> [Material for the task]:
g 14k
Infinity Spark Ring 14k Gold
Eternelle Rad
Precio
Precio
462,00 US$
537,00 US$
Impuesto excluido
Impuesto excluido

--

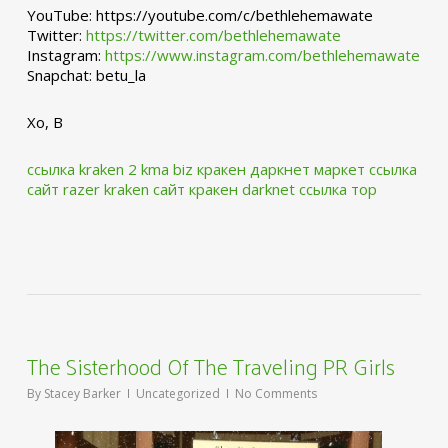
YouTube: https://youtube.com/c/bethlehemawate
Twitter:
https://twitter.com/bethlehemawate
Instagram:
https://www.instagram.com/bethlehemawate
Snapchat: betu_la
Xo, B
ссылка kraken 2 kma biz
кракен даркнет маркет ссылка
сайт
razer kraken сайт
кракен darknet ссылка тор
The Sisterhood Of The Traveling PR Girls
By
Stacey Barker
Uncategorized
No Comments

--

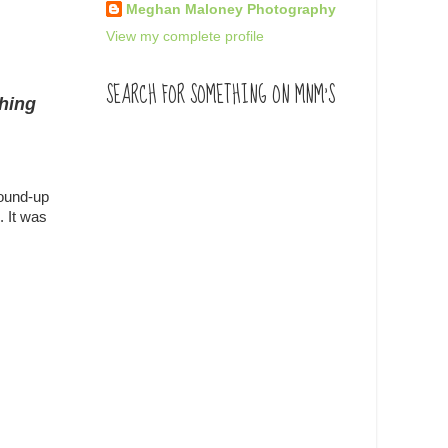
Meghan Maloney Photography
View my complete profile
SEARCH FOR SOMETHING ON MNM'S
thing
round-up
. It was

> [Work to complete]: Using the records above, copy word for word the line with "ссылка kraken 2 kma biz", the line with "No Comments", and every line between them.

> [Answer section]:
ссылка kraken 2 kma biz
кракен даркнет маркет ссылка
сайт
razer kraken сайт
кракен darknet ссылка тор
The Sisterhood Of The Traveling PR Girls
By
Stacey Barker
Uncategorized
No Comments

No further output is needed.